PGY-2 Year

Educational Program: PGY-2

The PGY-2 year is spent at Nebraska Medicine and Methodist on rotations intended to allow residents to further develop basic patient care skills as well as neurosurgery knowledge and skills (including rotations on related services such as neuroradiology, neuro-oncology, and epilepsy). On the neurosurgery service the resident will participate in the pre-operative and post-operative evaluation and care of patients. The resident will learn how to perform a history and physical neurologic examination, order appropriate tests and follow-up with the results, schedule admissions and surgery, perform patient teaching, perform daily care and make appropriate notes, discharge planning and follow-up with the patient after discharge. The residents will be expected to scrub with the faculty in the operating room and perform the surgical procedures for which they are qualified, depending upon their level of technical ability and educational background. The resident will be expected to evaluate emergency room patients and provide evaluation and medical and surgical care.

At all stages of training, residents’ clinical activities are monitored and supervised by faculty to ensure appropriate, safe, timely, and cost-effective care. At the same time, our faculty understands the need for residents to develop their independence so they will become capable, independent neurosurgical practitioners.

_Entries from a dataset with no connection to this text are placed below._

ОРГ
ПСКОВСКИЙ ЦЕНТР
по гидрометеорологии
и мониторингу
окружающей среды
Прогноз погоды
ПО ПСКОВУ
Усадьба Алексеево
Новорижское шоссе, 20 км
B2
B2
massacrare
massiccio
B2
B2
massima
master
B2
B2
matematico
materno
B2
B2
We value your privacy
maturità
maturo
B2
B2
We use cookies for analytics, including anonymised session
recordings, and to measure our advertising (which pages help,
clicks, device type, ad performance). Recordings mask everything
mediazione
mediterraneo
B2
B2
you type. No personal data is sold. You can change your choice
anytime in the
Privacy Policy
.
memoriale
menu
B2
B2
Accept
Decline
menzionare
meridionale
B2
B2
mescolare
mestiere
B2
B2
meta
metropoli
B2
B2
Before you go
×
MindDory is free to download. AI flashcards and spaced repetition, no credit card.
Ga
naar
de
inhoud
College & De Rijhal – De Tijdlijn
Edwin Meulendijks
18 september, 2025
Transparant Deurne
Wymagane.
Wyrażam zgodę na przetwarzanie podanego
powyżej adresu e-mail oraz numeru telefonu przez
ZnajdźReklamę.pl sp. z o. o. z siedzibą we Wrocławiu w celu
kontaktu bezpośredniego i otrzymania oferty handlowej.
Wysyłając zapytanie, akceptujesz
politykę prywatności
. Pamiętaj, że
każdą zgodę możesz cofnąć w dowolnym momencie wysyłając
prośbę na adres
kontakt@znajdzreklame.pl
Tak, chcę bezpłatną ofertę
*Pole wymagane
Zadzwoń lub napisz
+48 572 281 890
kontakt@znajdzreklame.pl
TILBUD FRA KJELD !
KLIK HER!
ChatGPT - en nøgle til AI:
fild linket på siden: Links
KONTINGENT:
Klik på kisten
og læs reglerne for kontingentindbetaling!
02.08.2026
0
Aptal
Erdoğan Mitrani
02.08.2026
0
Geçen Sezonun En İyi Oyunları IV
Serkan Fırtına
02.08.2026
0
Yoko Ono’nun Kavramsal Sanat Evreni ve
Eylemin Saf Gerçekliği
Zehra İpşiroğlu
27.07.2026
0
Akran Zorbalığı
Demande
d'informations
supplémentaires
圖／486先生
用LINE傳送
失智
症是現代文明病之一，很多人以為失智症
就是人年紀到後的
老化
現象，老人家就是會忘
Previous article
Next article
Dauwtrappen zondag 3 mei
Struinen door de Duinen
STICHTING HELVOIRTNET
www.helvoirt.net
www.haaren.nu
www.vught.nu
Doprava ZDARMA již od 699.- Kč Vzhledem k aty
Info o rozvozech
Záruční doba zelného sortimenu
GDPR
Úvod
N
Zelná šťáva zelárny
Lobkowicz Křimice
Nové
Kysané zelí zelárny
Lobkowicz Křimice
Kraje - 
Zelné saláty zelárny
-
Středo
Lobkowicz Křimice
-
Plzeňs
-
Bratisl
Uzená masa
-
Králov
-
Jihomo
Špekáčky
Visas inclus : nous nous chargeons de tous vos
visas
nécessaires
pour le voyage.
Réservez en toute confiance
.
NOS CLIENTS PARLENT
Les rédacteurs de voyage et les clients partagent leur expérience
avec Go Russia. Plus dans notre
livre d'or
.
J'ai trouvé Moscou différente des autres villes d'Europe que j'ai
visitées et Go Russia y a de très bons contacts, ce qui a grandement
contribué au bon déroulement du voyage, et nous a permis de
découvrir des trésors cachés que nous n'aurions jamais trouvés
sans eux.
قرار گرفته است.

We accomplish this goal by providing our residents, at each level of training, progressively greater freedom in evaluating and managing patients within the limits of their medical knowledge and technical expertise as judged by the supervising faculty. Junior residents work at all times under the direct supervision of their "senior consultants", including the faculty, the Senior Resident, and the Chief Resident. During the initial phase of junior level training, they will report frequently to their senior consultants. As they demonstrate competency in the evaluation and management of neurosurgical patients, particularly with more common, less critical disorders, they are given greater latitude and independence for the primary assessment (including ordering of diagnostic tests). They are encouraged to develop a management plan but are expected to present their plan to their senior supervisor(s) prior to initiating treatment. In the operating room, they will learn to perform minor cases as first surgeon and will learn to assist with major cases.

The goals of the PGY-2 year include developing fundamental knowledge of the inpatient and outpatient delivery of care to include consults, new and return visits by patients, proper documentation and dictating of information to meet the requirements of the hospital, insurance companies, and referral of patients as required, and basic neurosurgical skills. The PGY-2 resident will take the written examination of the American Board of Neurological Surgery (ABNS) for self-assessment.